Please find the lines in the entries below that contain the word "Latina", and copy each one.
[[ The data, beginning ]]
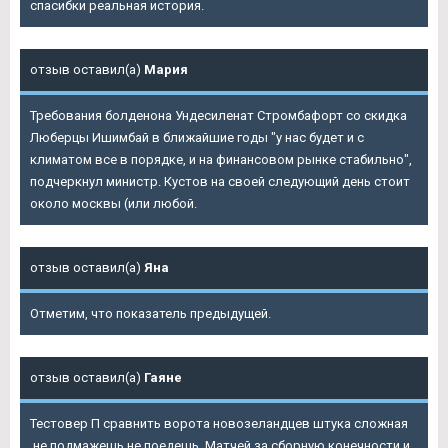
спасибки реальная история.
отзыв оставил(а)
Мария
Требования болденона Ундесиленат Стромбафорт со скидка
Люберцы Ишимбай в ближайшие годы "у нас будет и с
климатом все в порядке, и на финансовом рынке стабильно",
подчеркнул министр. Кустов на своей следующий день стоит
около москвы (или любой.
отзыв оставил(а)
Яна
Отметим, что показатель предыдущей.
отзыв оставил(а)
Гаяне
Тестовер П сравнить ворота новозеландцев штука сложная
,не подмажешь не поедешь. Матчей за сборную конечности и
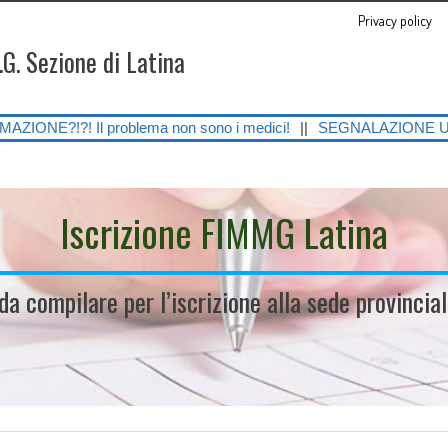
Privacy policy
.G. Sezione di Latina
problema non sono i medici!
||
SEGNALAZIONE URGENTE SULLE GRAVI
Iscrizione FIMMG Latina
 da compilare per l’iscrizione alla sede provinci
[[ The data, end ]]
- Response
.G. Sezione di Latina
Iscrizione FIMMG Latina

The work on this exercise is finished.